## What to produce
Please set down every line of the records below exactly, without the pictures.

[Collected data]
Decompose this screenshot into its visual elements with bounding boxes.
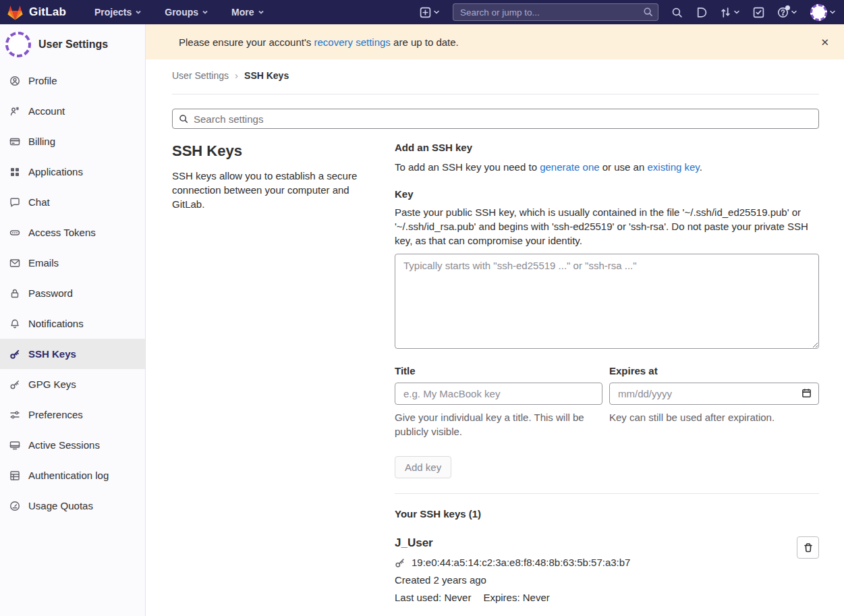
sidebar-item-emails[interactable]: Emails: [0, 248, 145, 278]
recovery-settings-link[interactable]: recovery settings: [314, 36, 390, 48]
tanuki-icon: [7, 4, 24, 20]
alert-text-before: Please ensure your account's: [179, 36, 314, 48]
sidebar-item-gpg-keys[interactable]: GPG Keys: [0, 369, 145, 399]
merge-requests-button[interactable]: [720, 7, 740, 18]
intro-text: .: [700, 161, 702, 173]
alert-text: Please ensure your account's recovery se…: [179, 36, 459, 48]
breadcrumb-user-settings[interactable]: User Settings: [172, 70, 229, 81]
new-menu-button[interactable]: [420, 7, 440, 18]
expires-at-input[interactable]: [609, 383, 819, 405]
sidebar-item-account[interactable]: Account: [0, 96, 145, 126]
sidebar-item-label: Billing: [28, 136, 55, 147]
monitor-icon: [9, 440, 20, 451]
expires-at-label: Expires at: [609, 365, 819, 376]
intro-text: or use an: [600, 161, 648, 173]
lock-icon: [9, 288, 20, 299]
expires-help-text: Key can still be used after expiration.: [609, 410, 819, 424]
applications-icon: [9, 167, 20, 177]
ssh-key-textarea[interactable]: [395, 254, 819, 349]
sidebar-item-applications[interactable]: Applications: [0, 157, 145, 187]
existing-key-link[interactable]: existing key: [647, 161, 699, 173]
brand-name: GitLab: [29, 5, 66, 19]
key-label: Key: [395, 188, 819, 200]
key-icon: [9, 349, 20, 360]
title-input[interactable]: [395, 383, 602, 405]
user-menu-button[interactable]: [810, 4, 836, 21]
generate-one-link[interactable]: generate one: [540, 161, 599, 173]
sidebar-item-active-sessions[interactable]: Active Sessions: [0, 430, 145, 460]
intro-text: To add an SSH key you need to: [395, 161, 540, 173]
sidebar-item-profile[interactable]: Profile: [0, 65, 145, 96]
sidebar-item-preferences[interactable]: Preferences: [0, 399, 145, 430]
title-help-text: Give your individual key a title. This w…: [395, 410, 602, 439]
billing-icon: [9, 136, 20, 147]
gitlab-logo[interactable]: GitLab: [7, 4, 66, 20]
main-content: Please ensure your account's recovery se…: [146, 24, 844, 616]
title-label: Title: [395, 365, 602, 376]
calendar-icon: [801, 388, 812, 398]
chevron-down-icon: [733, 9, 740, 16]
chevron-down-icon: [258, 9, 264, 16]
nav-item-more[interactable]: More: [231, 7, 264, 18]
sidebar-item-chat[interactable]: Chat: [0, 187, 145, 217]
nav-item-projects[interactable]: Projects: [94, 7, 142, 18]
nav-item-groups[interactable]: Groups: [165, 7, 208, 18]
add-key-button[interactable]: Add key: [395, 456, 451, 478]
breadcrumb: User Settings › SSH Keys: [172, 59, 819, 94]
sidebar-item-label: Authentication log: [28, 470, 109, 481]
plus-square-icon: [420, 7, 431, 18]
sidebar-item-authentication-log[interactable]: Authentication log: [0, 460, 145, 491]
chat-icon: [9, 197, 20, 208]
alert-text-after: are up to date.: [391, 36, 459, 48]
global-search-input[interactable]: [453, 3, 658, 21]
notification-dot: [785, 5, 790, 10]
ssh-key-list-item: J_User 19:e0:44:a5:14:c2:3a:e8:f8:48:8b:…: [395, 536, 819, 603]
sidebar-item-password[interactable]: Password: [0, 278, 145, 308]
sidebar-item-notifications[interactable]: Notifications: [0, 308, 145, 339]
sidebar-item-access-tokens[interactable]: Access Tokens: [0, 217, 145, 248]
bell-icon: [9, 318, 20, 329]
todos-button[interactable]: [753, 7, 764, 18]
profile-icon: [9, 76, 20, 86]
chevron-down-icon: [433, 9, 440, 16]
sidebar-item-label: Preferences: [28, 409, 83, 420]
sidebar-item-label: Profile: [28, 75, 57, 86]
search-icon: [671, 7, 683, 18]
key-last-used: Last used: Never: [395, 592, 471, 603]
add-ssh-key-heading: Add an SSH key: [395, 142, 819, 153]
sidebar-item-label: Applications: [28, 166, 83, 177]
sidebar-item-label: Emails: [28, 257, 59, 269]
page-title: SSH Keys: [172, 142, 365, 160]
email-icon: [9, 258, 20, 269]
key-created: Created 2 years ago: [395, 574, 797, 586]
sidebar-item-label: Usage Quotas: [28, 500, 93, 511]
key-fingerprint: 19:e0:44:a5:14:c2:3a:e8:f8:48:8b:63:5b:5…: [412, 557, 630, 568]
merge-request-icon: [720, 7, 731, 18]
settings-search-input[interactable]: [172, 109, 819, 129]
chevron-down-icon: [791, 9, 797, 16]
sidebar-item-billing[interactable]: Billing: [0, 126, 145, 157]
sidebar-title: User Settings: [38, 38, 108, 51]
issues-button[interactable]: [696, 7, 707, 18]
recovery-alert: Please ensure your account's recovery se…: [146, 24, 844, 59]
delete-key-button[interactable]: [797, 536, 819, 559]
chevron-down-icon: [202, 9, 208, 16]
help-button[interactable]: [777, 7, 797, 18]
close-icon[interactable]: ✕: [820, 37, 829, 47]
your-ssh-keys-heading: Your SSH keys (1): [395, 508, 819, 520]
token-icon: [9, 227, 20, 238]
search-icon: [179, 114, 188, 123]
trash-icon: [803, 542, 814, 553]
key-name: J_User: [395, 536, 797, 550]
sidebar-item-label: Active Sessions: [28, 439, 100, 451]
search-button[interactable]: [671, 7, 683, 18]
sidebar-item-ssh-keys[interactable]: SSH Keys: [0, 339, 145, 369]
sliders-icon: [9, 410, 20, 420]
nav-item-label: More: [231, 7, 254, 18]
nav-menu: Projects Groups More: [94, 7, 264, 18]
settings-search: [172, 109, 819, 129]
help-icon: [777, 7, 789, 18]
sidebar-item-usage-quotas[interactable]: Usage Quotas: [0, 491, 145, 521]
avatar: [810, 4, 827, 21]
top-navbar: GitLab Projects Groups More: [0, 0, 844, 24]
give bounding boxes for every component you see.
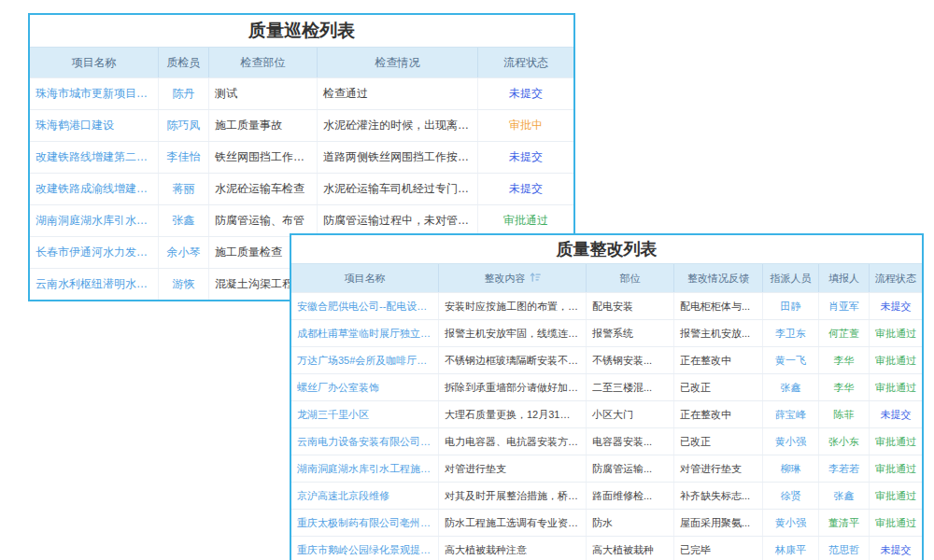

## Response to this exercise
Decompose this screenshot into its visual elements with bounding boxes.
sidebar-item-emails[interactable]: Emails: [0, 248, 145, 278]
recovery-settings-link[interactable]: recovery settings: [314, 36, 390, 48]
tanuki-icon: [7, 4, 24, 20]
alert-text-before: Please ensure your account's: [179, 36, 314, 48]
sidebar-item-gpg-keys[interactable]: GPG Keys: [0, 369, 145, 399]
merge-requests-button[interactable]: [720, 7, 740, 18]
intro-text: .: [700, 161, 702, 173]
alert-text: Please ensure your account's recovery se…: [179, 36, 459, 48]
breadcrumb-user-settings[interactable]: User Settings: [172, 70, 229, 81]
new-menu-button[interactable]: [420, 7, 440, 18]
expires-at-input[interactable]: [609, 383, 819, 405]
sidebar-item-account[interactable]: Account: [0, 96, 145, 126]
sidebar-item-label: Billing: [28, 136, 55, 147]
monitor-icon: [9, 440, 20, 451]
expires-at-label: Expires at: [609, 365, 819, 376]
intro-text: or use an: [600, 161, 648, 173]
lock-icon: [9, 288, 20, 299]
expires-help-text: Key can still be used after expiration.: [609, 410, 819, 424]
applications-icon: [9, 167, 20, 177]
ssh-key-textarea[interactable]: [395, 254, 819, 349]
sidebar-item-applications[interactable]: Applications: [0, 157, 145, 187]
existing-key-link[interactable]: existing key: [647, 161, 699, 173]
brand-name: GitLab: [29, 5, 66, 19]
key-label: Key: [395, 188, 819, 200]
key-icon: [9, 349, 20, 360]
title-input[interactable]: [395, 383, 602, 405]
user-menu-button[interactable]: [810, 4, 836, 21]
generate-one-link[interactable]: generate one: [540, 161, 599, 173]
sidebar-item-active-sessions[interactable]: Active Sessions: [0, 430, 145, 460]
intro-text: To add an SSH key you need to: [395, 161, 540, 173]
sidebar-item-profile[interactable]: Profile: [0, 65, 145, 96]
sidebar-item-preferences[interactable]: Preferences: [0, 399, 145, 430]
title-help-text: Give your individual key a title. This w…: [395, 410, 602, 439]
billing-icon: [9, 136, 20, 147]
gitlab-logo[interactable]: GitLab: [7, 4, 66, 20]
main-content: Please ensure your account's recovery se…: [146, 24, 844, 616]
title-label: Title: [395, 365, 602, 376]
calendar-icon: [801, 388, 812, 398]
chevron-down-icon: [733, 9, 740, 16]
chevron-down-icon: [258, 9, 264, 16]
nav-item-more[interactable]: More: [231, 7, 264, 18]
sidebar-item-chat[interactable]: Chat: [0, 187, 145, 217]
nav-item-projects[interactable]: Projects: [94, 7, 142, 18]
nav-item-groups[interactable]: Groups: [165, 7, 208, 18]
add-key-button[interactable]: Add key: [395, 456, 451, 478]
breadcrumb: User Settings › SSH Keys: [172, 59, 819, 94]
sidebar-item-label: Authentication log: [28, 470, 109, 481]
plus-square-icon: [420, 7, 431, 18]
sidebar-item-authentication-log[interactable]: Authentication log: [0, 460, 145, 491]
chat-icon: [9, 197, 20, 208]
alert-text-after: are up to date.: [391, 36, 459, 48]
global-search-input[interactable]: [453, 3, 658, 21]
notification-dot: [785, 5, 790, 10]
ssh-key-list-item: J_User 19:e0:44:a5:14:c2:3a:e8:f8:48:8b:…: [395, 536, 819, 603]
sidebar-item-password[interactable]: Password: [0, 278, 145, 308]
sidebar-item-notifications[interactable]: Notifications: [0, 308, 145, 339]
sidebar-item-access-tokens[interactable]: Access Tokens: [0, 217, 145, 248]
bell-icon: [9, 318, 20, 329]
todos-button[interactable]: [753, 7, 764, 18]
profile-icon: [9, 76, 20, 86]
chevron-down-icon: [433, 9, 440, 16]
sidebar-item-label: Preferences: [28, 409, 83, 420]
sidebar-item-label: Profile: [28, 75, 57, 86]
search-icon: [671, 7, 683, 18]
key-last-used: Last used: Never: [395, 592, 471, 603]
add-ssh-key-heading: Add an SSH key: [395, 142, 819, 153]
sidebar-item-label: Applications: [28, 166, 83, 177]
sidebar-item-label: Emails: [28, 257, 59, 269]
page-title: SSH Keys: [172, 142, 365, 160]
email-icon: [9, 258, 20, 269]
key-created: Created 2 years ago: [395, 574, 797, 586]
sidebar-item-label: Usage Quotas: [28, 500, 93, 511]
key-fingerprint: 19:e0:44:a5:14:c2:3a:e8:f8:48:8b:63:5b:5…: [412, 557, 630, 568]
merge-request-icon: [720, 7, 731, 18]
settings-search-input[interactable]: [172, 109, 819, 129]
chevron-down-icon: [791, 9, 797, 16]
sidebar-item-billing[interactable]: Billing: [0, 126, 145, 157]
sidebar-title: User Settings: [38, 38, 108, 51]
issues-button[interactable]: [696, 7, 707, 18]
recovery-alert: Please ensure your account's recovery se…: [146, 24, 844, 59]
delete-key-button[interactable]: [797, 536, 819, 559]
chevron-down-icon: [202, 9, 208, 16]
help-button[interactable]: [777, 7, 797, 18]
close-icon[interactable]: ✕: [820, 37, 829, 47]
your-ssh-keys-heading: Your SSH keys (1): [395, 508, 819, 520]
token-icon: [9, 227, 20, 238]
search-icon: [179, 114, 188, 123]
trash-icon: [803, 542, 814, 553]
key-name: J_User: [395, 536, 797, 550]
sidebar-item-label: Active Sessions: [28, 439, 100, 451]
search-button[interactable]: [671, 7, 683, 18]
sidebar-item-ssh-keys[interactable]: SSH Keys: [0, 339, 145, 369]
sliders-icon: [9, 410, 20, 420]
nav-item-label: More: [231, 7, 254, 18]
nav-menu: Projects Groups More: [94, 7, 264, 18]
settings-search: [172, 109, 819, 129]
help-icon: [777, 7, 789, 18]
sidebar-item-usage-quotas[interactable]: Usage Quotas: [0, 491, 145, 521]
avatar: [810, 4, 827, 21]
top-navbar: GitLab Projects Groups More: [0, 0, 844, 24]
give bounding boxes for every component you see.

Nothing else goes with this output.